There are millions of publicly available datasets and no existing standards to rate a set’s bias or determine its completeness. The Data Nutrition Project created the Dataset Nutrition Label to provide an at-a-glance evaluation of a dataset’s quality. The Label cultivates a culture of transparency, accountability, and understanding in the realm of big data.
The Data Nutrition Project was founded in 2018 through Harvard University’s Berkman Klein Center Assembly Fellowship.
The Data Nutrition Project aims to create a standard label for interrogating datasets.
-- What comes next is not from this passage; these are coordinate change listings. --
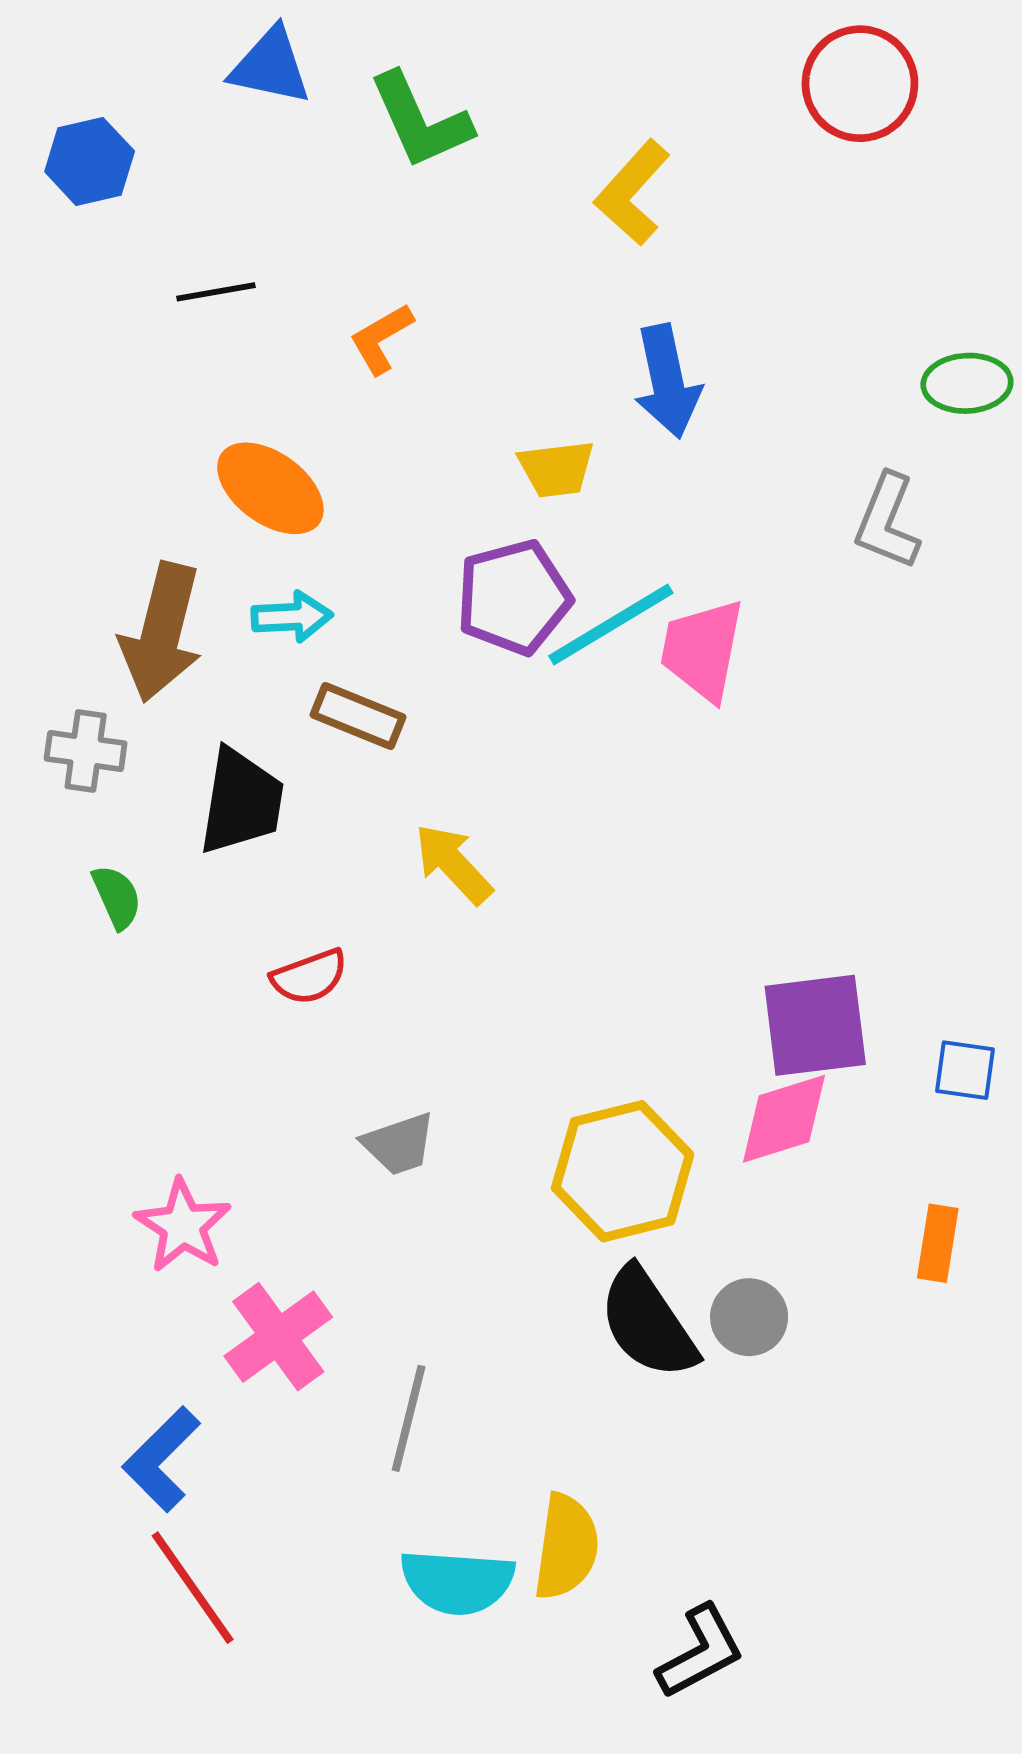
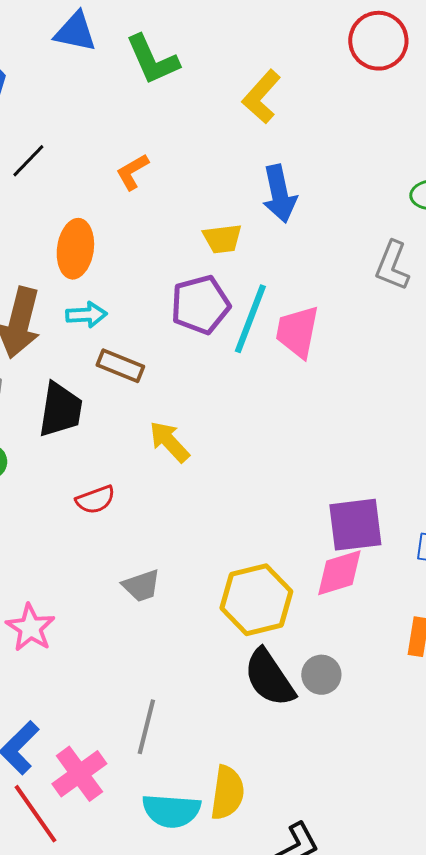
black line: (216, 292) -> (28, 161), moved, turned -36
orange ellipse: (270, 488) -> (75, 249), turned 62
cyan line: (611, 625) -> (250, 319), turned -38
pink cross: (278, 1337) -> (79, 774), moved

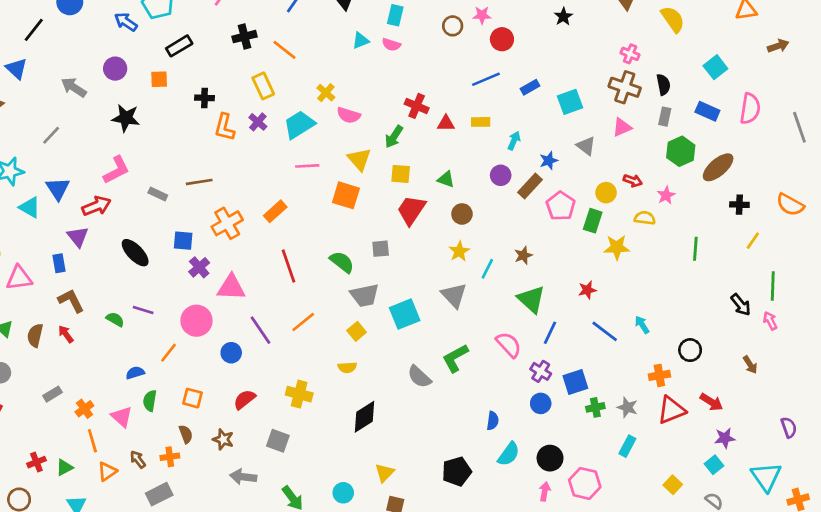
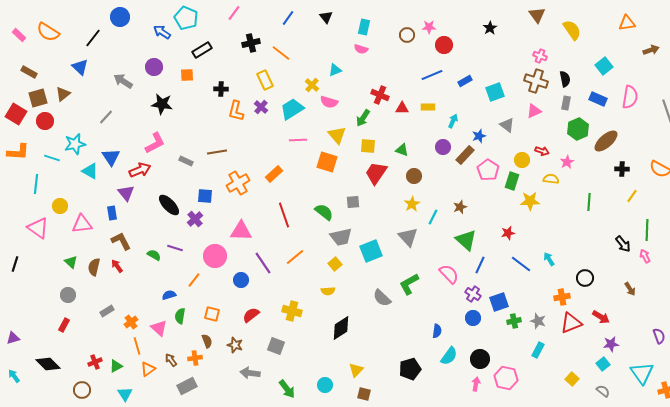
cyan triangle: (361, 41) -> (335, 70), moved
purple cross: (199, 267) -> (195, 219), moved

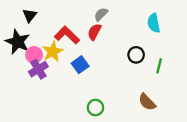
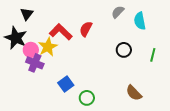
gray semicircle: (101, 14) -> (118, 12), moved
blue square: (80, 65) -> (66, 84), moved
green line: (159, 66) -> (153, 55), moved
purple cross: (38, 69) -> (35, 63), turned -36

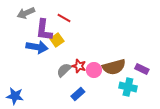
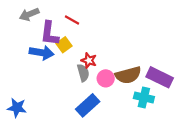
red star: (79, 66) -> (89, 60), moved
purple rectangle: (142, 69) -> (160, 77), size x1.6
gray semicircle: (64, 70) -> (83, 73), moved, turned 119
blue rectangle: (78, 94) -> (88, 105), size x1.5

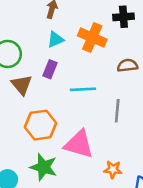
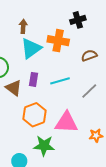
cyan triangle: (55, 39) -> (31, 48), size x1.6
purple rectangle: (50, 69) -> (33, 79), moved
gray line: (117, 111) -> (89, 91), turned 54

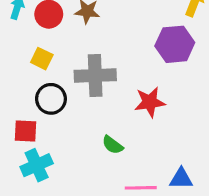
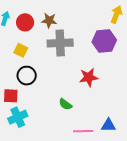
gray cross: (95, 76) -> (60, 43), moved

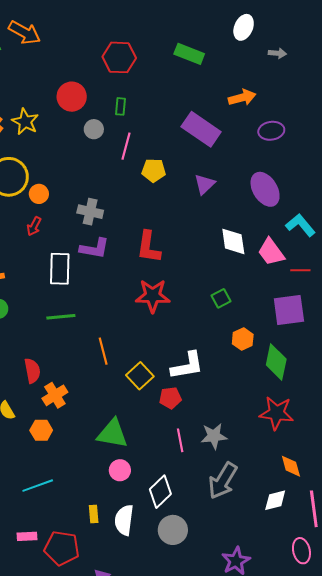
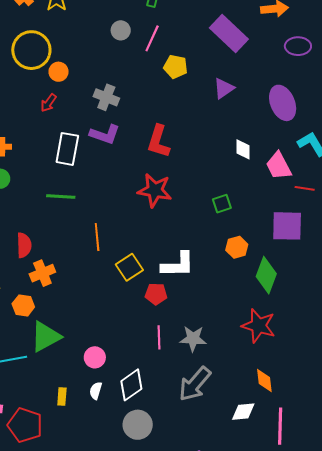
gray circle: (94, 129) -> (121, 30), moved
white diamond: (233, 241) -> (243, 149), size x0.7
green triangle: (113, 434) -> (46, 337), moved, turned -48
white semicircle: (124, 520) -> (96, 391), moved, size x0.6

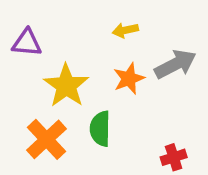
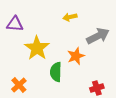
orange star: (129, 79) -> (76, 56), moved
orange cross: (47, 139) -> (19, 85), moved, size x0.7

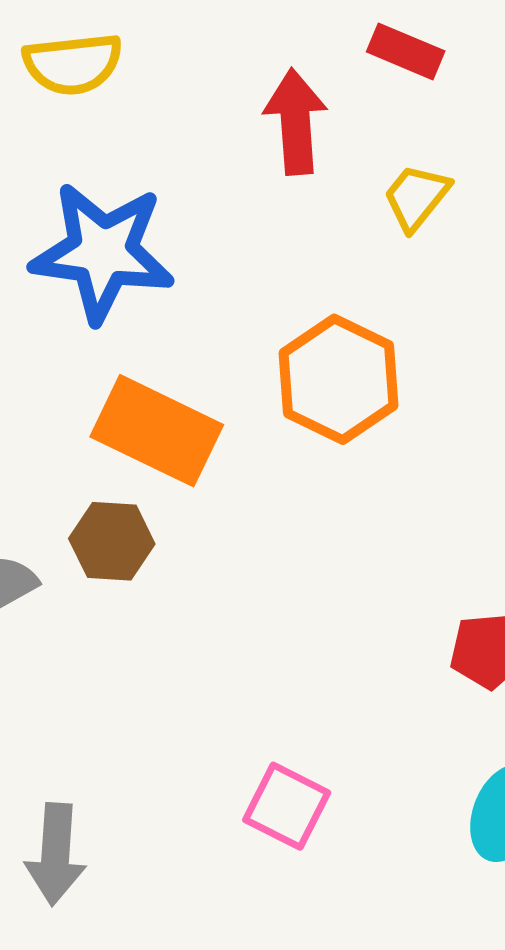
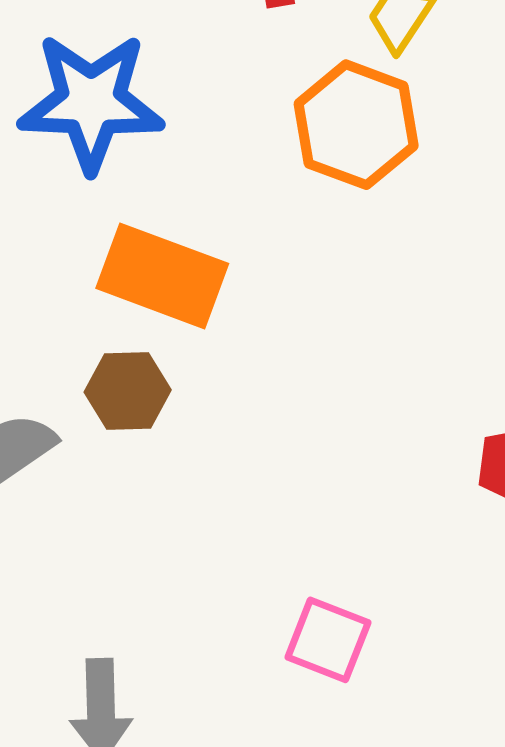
orange hexagon: (339, 379) -> (356, 125), moved

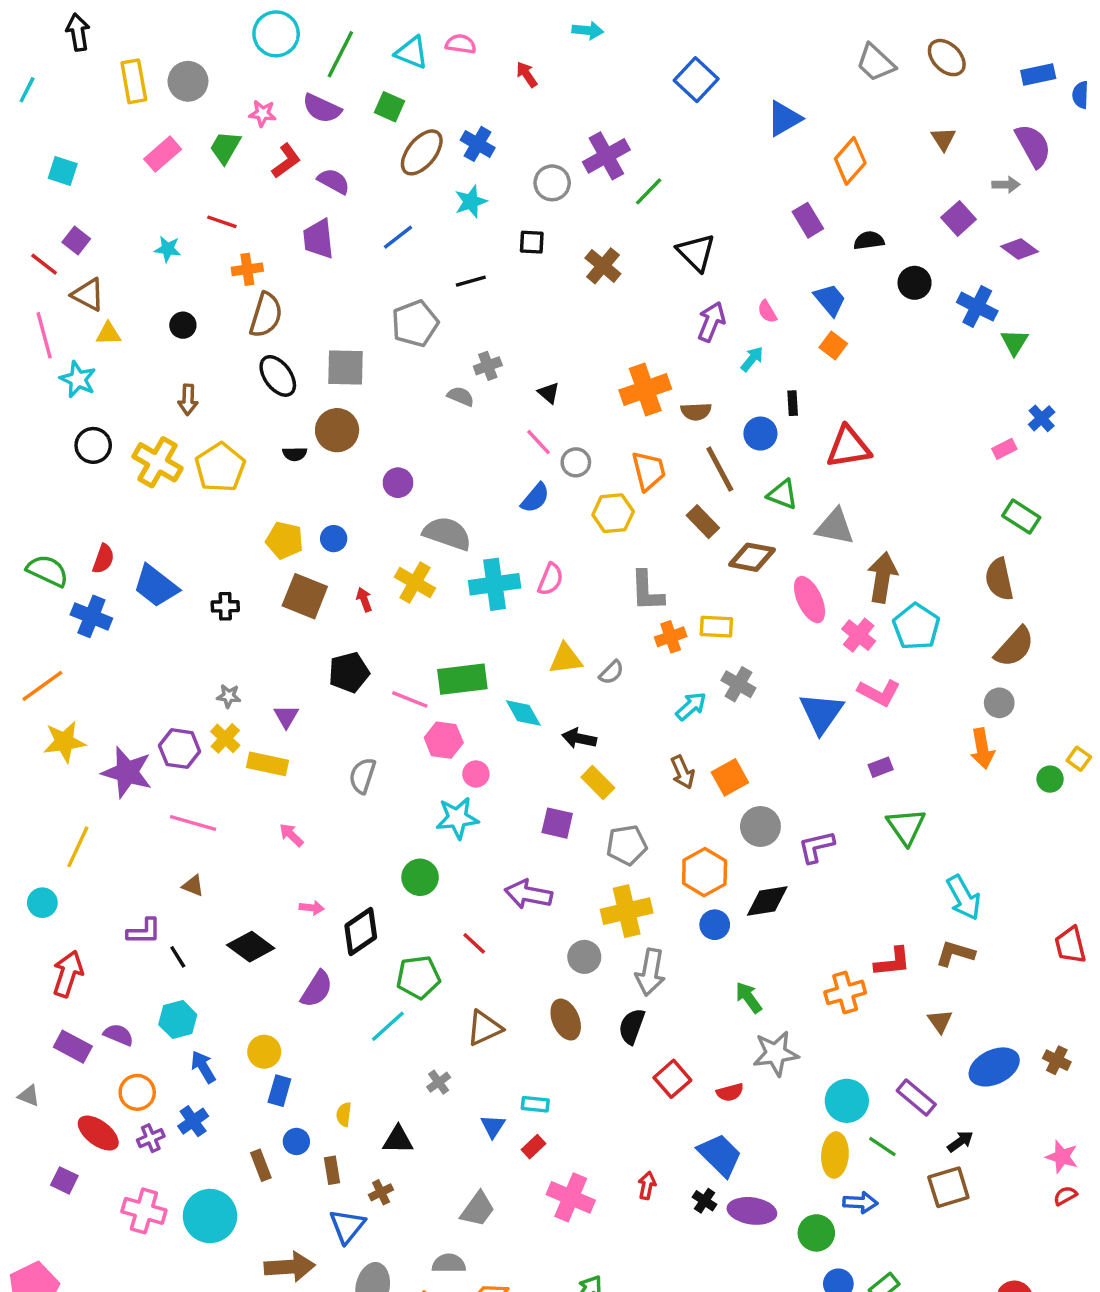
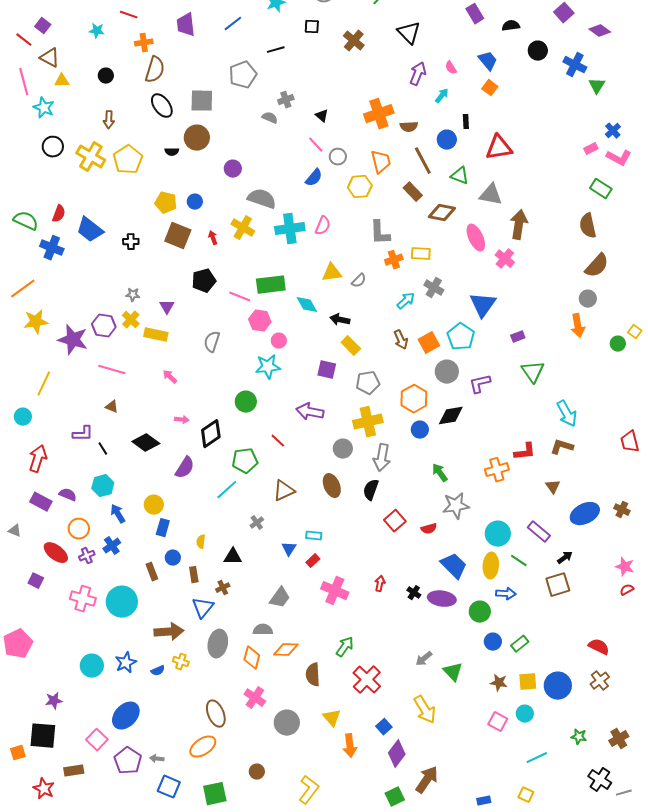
cyan pentagon: (916, 627) -> (461, 337), moved
pink L-shape: (879, 693) -> (619, 158), moved
blue trapezoid: (720, 1155) -> (454, 566), moved

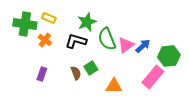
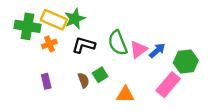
yellow rectangle: (49, 18) -> (54, 20), size x1.6
green star: (87, 22) -> (75, 19), moved
orange cross: (45, 40) -> (49, 44), turned 32
purple rectangle: (42, 74) -> (46, 81), turned -32

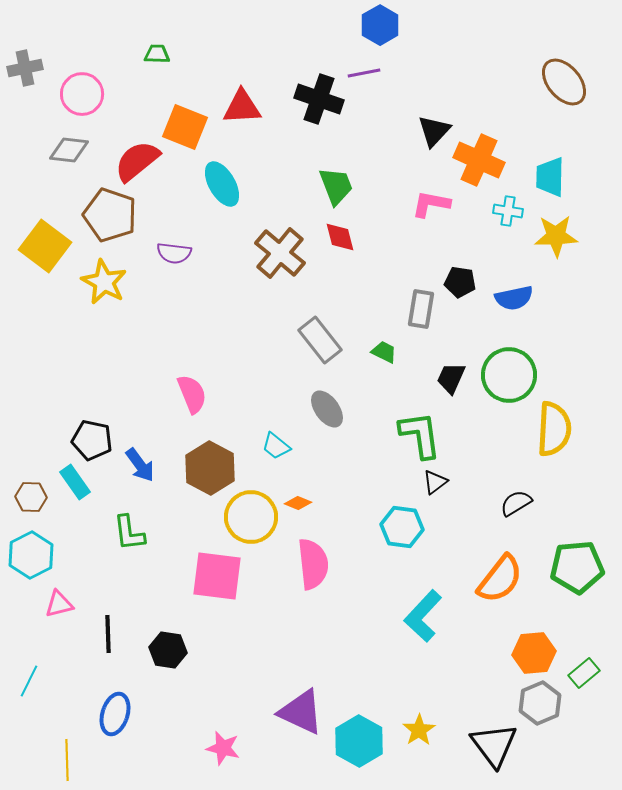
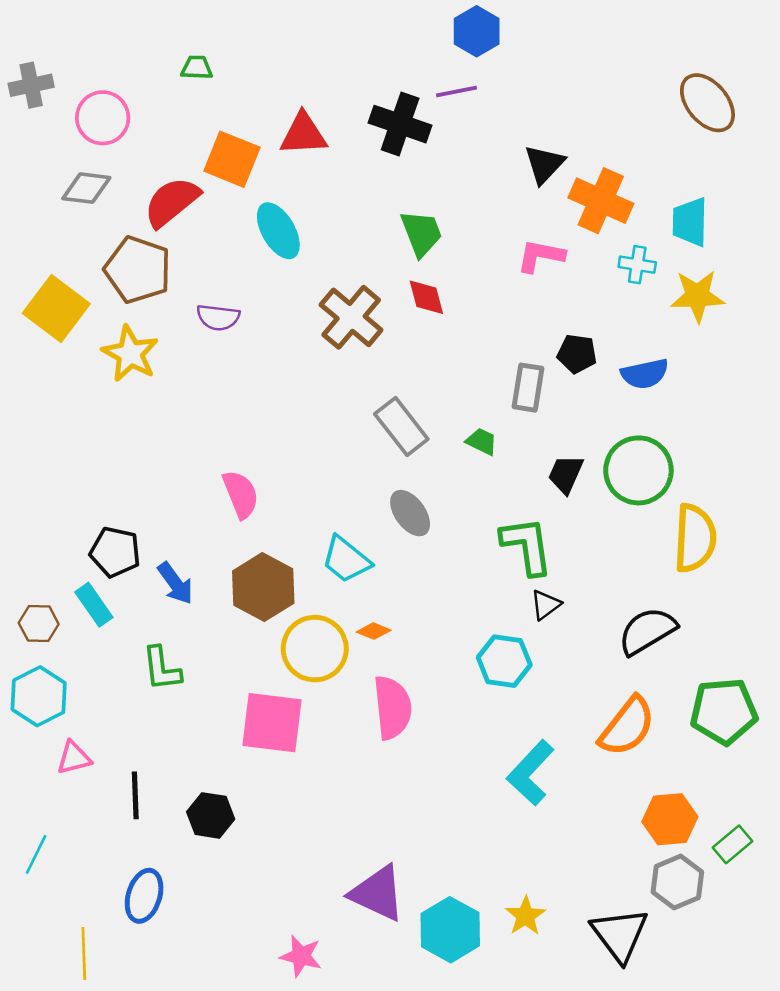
cyan trapezoid: (276, 446) -> (346, 559), size x1.4
black semicircle: (516, 503) -> (647, 631), size x1.5
pink star: (223, 748) -> (301, 956), moved

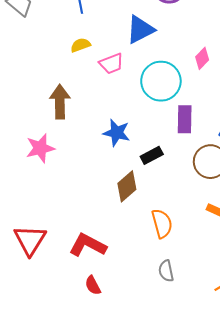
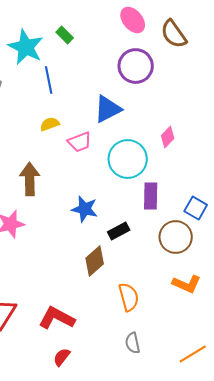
red semicircle: (93, 285) -> (62, 357), turned 66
Today, AI algorithms are used to inform decisions ranging from mortgage approvals to criminal sentencing to medical care, and more. The quality of AI algorithms is dependent on the quality of the data they are trained on. When the data is biased, the resulting algorithm is biased. For example, dataset bias has contributed to poorer medical attention and higher mortality rates for skin cancer patients with darker skin compared to those with lighter skin.1
There is currently a missing step in the AI development pipeline: data practitioners cannot assess datasets against a standardized measure of quality that captures both the quantitative and qualitative attributes of a dataset. In short, there is no quick way of knowing the quality of a dataset. Thus the challenge in developing a tool that allows data practitioners to assess datasets quickly is twofold. The first challenge lies in developing the assessment criteria itself. The second challenge lies in expressing a label in a way that is easily understood by practitioners training AI models.
The Dataset Nutrition Label increases the transparency and understandability of datasets. Using the analogy of the Nutrition Facts Label on food, the Dataset Nutrition Label highlights the “nutrients” of datasets to concisely summarize how healthy a data set is for a particular use case.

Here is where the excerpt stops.